Start-ups; an Increasingly Viable Career Opportunity for Upcoming Professionals

By Dr. Apoorv Ranjan Sharma, Co-Founder & President, Venture Catalysts.
Start-ups; an Increasingly Viable Career Opportunity for Upcoming Professionals

The Indian concept of a good career traditionally involved either working in a government job - typically as a doctor, engineer or lawyer - or being associated with a multinational corporation in a similar position. However, as digital technology sweeps through and revolutionises all aspects of life, even the employment landscape has witnessed a widespread transformation. No longer are comfortable government jobs with fixed timings and a steady pension considered lucrative, nor is a middling position in a globe-spanning MNC considered the height of one's professional ambition.

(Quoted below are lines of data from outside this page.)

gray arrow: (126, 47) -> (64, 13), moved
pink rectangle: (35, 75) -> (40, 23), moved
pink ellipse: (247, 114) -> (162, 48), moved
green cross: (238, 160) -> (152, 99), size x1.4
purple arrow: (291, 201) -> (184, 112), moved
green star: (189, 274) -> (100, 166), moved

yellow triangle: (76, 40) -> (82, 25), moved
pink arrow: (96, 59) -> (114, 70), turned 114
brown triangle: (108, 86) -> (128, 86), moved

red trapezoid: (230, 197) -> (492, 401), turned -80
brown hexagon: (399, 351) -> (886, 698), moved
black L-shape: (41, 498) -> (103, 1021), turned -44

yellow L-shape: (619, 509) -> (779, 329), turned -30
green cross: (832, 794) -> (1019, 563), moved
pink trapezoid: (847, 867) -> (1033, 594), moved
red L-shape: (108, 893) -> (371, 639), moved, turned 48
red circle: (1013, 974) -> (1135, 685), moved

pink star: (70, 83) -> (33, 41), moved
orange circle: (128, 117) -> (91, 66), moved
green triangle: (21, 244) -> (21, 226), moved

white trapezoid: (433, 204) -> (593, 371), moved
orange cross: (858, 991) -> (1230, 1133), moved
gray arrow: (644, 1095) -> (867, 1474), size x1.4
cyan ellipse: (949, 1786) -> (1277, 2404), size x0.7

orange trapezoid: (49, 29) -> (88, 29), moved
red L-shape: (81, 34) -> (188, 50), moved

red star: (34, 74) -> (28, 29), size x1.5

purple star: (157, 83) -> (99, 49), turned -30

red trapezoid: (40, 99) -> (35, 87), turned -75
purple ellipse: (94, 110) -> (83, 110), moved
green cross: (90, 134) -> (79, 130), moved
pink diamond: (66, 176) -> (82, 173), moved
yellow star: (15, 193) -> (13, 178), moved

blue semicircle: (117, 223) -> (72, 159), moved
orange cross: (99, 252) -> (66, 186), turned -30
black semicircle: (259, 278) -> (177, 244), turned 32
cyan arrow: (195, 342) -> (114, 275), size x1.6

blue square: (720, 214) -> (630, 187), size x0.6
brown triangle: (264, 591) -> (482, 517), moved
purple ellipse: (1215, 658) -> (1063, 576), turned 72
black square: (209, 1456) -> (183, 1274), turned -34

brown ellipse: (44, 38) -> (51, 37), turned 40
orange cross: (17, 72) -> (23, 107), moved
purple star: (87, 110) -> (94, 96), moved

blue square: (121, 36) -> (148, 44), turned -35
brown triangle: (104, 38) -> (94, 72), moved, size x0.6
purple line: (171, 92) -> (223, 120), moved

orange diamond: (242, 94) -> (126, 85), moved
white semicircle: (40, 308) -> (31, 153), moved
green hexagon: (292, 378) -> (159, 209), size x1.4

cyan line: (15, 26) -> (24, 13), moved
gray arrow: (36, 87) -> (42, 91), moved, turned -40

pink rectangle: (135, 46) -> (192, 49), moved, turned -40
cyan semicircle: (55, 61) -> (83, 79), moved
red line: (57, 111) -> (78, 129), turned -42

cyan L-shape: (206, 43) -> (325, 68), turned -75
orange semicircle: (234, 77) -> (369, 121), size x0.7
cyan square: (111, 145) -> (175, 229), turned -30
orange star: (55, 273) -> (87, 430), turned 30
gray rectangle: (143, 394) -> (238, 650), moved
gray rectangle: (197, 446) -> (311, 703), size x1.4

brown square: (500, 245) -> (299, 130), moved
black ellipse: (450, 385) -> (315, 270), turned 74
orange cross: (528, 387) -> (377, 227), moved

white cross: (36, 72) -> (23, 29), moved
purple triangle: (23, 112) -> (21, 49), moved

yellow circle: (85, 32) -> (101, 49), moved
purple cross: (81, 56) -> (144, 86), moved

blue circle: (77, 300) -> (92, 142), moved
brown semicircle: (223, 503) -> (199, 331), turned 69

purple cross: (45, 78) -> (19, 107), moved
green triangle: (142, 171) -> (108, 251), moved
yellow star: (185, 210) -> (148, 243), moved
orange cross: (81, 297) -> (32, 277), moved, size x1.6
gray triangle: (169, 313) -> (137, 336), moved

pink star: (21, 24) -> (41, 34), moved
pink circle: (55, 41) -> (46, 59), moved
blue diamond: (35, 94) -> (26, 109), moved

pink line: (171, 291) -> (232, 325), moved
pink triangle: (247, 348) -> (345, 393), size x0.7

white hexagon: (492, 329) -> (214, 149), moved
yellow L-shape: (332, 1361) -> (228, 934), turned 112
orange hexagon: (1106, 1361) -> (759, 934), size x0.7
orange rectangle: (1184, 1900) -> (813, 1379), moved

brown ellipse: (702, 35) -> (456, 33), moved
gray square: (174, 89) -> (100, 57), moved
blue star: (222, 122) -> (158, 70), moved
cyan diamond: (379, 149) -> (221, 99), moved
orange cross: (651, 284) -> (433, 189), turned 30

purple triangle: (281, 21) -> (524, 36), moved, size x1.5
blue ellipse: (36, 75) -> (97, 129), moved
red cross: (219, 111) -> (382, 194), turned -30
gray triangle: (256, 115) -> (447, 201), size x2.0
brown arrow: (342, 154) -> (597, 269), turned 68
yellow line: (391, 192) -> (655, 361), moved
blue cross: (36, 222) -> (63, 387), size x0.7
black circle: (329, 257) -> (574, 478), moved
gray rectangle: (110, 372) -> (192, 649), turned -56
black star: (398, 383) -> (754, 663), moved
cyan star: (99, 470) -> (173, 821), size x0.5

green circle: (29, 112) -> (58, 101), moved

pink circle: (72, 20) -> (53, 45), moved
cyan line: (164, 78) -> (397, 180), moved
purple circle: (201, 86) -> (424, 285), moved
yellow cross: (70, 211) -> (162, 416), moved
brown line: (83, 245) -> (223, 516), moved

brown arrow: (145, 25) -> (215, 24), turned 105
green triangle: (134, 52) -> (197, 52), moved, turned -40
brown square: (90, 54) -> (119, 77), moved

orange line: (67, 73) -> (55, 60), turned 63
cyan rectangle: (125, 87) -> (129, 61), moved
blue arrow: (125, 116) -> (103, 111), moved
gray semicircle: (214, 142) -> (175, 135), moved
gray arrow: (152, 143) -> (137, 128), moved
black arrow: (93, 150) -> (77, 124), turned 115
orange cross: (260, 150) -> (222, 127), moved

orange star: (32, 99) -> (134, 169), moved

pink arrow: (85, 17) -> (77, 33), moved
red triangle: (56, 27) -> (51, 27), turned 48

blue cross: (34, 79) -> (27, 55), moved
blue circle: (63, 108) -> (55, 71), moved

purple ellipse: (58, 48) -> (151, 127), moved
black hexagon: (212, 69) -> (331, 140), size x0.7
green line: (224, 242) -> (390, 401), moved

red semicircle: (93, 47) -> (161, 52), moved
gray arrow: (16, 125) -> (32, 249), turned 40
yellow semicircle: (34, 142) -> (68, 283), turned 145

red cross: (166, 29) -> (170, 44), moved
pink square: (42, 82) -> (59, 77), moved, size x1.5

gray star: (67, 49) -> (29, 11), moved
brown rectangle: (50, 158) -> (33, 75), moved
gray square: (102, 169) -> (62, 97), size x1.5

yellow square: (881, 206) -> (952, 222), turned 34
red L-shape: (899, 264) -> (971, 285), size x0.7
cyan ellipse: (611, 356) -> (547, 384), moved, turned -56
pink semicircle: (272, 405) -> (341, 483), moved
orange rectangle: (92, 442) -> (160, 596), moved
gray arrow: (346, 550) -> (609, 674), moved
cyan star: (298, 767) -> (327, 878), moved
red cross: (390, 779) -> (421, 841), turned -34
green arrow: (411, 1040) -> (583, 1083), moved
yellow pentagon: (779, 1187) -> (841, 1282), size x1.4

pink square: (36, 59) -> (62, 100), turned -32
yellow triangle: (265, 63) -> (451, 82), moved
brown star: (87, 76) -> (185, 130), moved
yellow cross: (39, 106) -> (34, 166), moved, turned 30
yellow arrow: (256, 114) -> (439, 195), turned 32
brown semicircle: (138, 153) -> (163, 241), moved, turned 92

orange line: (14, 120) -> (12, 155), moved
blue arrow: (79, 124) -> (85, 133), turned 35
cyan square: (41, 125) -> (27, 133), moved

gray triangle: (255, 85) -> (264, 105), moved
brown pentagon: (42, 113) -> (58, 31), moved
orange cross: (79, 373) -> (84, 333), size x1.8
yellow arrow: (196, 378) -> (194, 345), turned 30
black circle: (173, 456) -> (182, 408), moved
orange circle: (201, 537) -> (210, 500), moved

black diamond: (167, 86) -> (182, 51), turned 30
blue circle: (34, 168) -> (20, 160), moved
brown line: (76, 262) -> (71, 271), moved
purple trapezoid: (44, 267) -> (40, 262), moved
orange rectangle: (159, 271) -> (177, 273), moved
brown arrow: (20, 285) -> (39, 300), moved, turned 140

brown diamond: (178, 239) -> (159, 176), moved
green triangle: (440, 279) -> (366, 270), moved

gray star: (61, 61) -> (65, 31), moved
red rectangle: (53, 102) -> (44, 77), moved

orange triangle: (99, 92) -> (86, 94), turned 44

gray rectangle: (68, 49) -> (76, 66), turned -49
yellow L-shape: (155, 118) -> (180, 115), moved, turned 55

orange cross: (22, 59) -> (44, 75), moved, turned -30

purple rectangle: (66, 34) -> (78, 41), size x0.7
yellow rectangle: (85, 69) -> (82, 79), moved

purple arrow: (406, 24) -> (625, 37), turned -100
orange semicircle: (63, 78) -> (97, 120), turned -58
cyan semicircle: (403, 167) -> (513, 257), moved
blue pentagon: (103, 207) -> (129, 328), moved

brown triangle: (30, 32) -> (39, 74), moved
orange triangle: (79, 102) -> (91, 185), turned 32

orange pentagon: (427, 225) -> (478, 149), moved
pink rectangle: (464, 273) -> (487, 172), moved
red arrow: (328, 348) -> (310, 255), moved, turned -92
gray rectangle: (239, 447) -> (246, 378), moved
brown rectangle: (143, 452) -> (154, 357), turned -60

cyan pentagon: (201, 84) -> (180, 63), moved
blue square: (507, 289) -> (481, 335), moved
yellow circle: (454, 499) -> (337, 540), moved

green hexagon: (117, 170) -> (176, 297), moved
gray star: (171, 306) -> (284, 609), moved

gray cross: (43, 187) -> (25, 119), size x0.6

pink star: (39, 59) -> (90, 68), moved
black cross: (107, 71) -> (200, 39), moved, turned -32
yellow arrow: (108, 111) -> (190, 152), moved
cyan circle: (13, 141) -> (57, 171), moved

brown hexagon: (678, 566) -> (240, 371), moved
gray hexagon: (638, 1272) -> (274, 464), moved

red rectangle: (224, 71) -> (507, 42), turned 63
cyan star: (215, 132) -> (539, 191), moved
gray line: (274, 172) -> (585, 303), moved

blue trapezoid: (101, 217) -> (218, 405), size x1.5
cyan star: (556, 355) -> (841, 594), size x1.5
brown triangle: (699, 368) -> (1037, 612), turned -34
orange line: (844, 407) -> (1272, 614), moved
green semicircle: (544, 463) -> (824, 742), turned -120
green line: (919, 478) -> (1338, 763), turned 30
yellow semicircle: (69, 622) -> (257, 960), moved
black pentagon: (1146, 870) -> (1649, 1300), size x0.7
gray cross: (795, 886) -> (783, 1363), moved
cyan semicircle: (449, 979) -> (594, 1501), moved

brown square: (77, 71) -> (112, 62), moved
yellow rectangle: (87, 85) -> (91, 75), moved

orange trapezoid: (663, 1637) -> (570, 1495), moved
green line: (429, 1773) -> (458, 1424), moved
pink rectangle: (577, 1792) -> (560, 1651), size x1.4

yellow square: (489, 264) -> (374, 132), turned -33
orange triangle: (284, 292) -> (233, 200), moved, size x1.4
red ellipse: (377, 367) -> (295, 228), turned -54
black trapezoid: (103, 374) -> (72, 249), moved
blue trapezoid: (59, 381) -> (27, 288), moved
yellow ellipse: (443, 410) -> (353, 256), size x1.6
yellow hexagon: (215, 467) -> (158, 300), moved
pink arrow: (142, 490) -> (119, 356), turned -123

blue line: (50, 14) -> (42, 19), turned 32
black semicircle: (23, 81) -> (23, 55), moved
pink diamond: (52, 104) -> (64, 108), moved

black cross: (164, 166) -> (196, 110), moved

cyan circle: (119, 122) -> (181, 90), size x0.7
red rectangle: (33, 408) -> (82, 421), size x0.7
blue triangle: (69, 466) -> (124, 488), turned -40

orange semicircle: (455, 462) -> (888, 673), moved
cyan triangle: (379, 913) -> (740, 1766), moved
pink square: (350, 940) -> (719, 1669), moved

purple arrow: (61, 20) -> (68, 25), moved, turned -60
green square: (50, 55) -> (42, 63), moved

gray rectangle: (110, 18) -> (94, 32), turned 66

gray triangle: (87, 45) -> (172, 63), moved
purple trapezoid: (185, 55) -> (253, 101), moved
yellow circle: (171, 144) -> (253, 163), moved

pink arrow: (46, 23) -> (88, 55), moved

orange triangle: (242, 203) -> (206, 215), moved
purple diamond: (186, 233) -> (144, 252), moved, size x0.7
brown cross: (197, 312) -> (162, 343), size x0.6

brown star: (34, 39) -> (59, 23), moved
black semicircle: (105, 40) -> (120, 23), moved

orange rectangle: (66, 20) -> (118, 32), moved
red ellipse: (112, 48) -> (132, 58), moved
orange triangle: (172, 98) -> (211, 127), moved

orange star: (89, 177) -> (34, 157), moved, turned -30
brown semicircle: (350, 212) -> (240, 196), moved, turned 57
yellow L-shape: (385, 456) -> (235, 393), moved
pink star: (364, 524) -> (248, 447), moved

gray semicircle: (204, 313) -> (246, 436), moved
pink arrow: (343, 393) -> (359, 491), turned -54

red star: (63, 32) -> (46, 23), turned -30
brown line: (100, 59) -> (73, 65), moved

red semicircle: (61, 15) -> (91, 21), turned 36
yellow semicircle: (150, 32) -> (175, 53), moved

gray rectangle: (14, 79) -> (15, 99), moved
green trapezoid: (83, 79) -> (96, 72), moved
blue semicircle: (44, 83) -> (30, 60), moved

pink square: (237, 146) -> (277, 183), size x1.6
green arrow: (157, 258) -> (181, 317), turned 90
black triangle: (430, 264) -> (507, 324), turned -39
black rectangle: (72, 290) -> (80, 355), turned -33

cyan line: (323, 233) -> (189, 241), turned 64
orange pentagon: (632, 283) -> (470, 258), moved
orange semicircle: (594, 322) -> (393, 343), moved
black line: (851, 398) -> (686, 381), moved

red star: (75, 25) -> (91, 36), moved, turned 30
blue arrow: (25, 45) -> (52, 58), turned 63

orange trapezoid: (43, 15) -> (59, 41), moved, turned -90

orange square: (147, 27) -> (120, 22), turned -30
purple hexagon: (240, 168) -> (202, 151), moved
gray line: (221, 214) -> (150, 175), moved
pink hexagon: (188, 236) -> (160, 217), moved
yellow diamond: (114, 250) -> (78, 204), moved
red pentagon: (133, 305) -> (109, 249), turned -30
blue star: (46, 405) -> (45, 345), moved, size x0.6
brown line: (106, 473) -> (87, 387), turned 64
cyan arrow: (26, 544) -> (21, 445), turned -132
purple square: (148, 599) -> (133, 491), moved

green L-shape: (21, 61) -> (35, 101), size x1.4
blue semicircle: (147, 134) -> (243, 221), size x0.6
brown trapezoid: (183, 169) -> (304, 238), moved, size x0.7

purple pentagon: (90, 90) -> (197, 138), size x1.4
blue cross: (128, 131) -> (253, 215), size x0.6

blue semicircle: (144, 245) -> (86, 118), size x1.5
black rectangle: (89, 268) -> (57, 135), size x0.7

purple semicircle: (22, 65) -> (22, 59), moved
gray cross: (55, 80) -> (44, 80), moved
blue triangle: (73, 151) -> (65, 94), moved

The young, vibrant pool of talent in the country today has evolved and matured to look for careers that suit their dynamic & passionate approach.

“Being a Part of  a small  team at  a start-up can often  result in great professional growth for an individual  particularly if the  start up itself  scales  up and  achieves growth.”

Needless to say, the start-up industry, one of the most challenging as well as rewarding sectors of the economy, is emerging a big favourite for the upcoming generations of working professionals. But why are start-ups hitting all the right notes when it comes to attracting the best of talent? Here are a few reasons that explain why new-age professionals are increasingly opting for a lucrative career in a start-up over a job in an established company:

1) Scale vs. Opportunity: The biggest draw that a start-up has over the more established businesses is the promise of growth and opportunity. Being a part of a small team at a start-up can often result in great professional growth for an individual, particularly if the start-up itself scales up and achieves growth. It is not tough to find 20-somethings leading entire teams, handling entire business functions and working at a CXO level at a start-up. These experiences also come in handy in case an individual looks to switch jobs and seeks an association with another company.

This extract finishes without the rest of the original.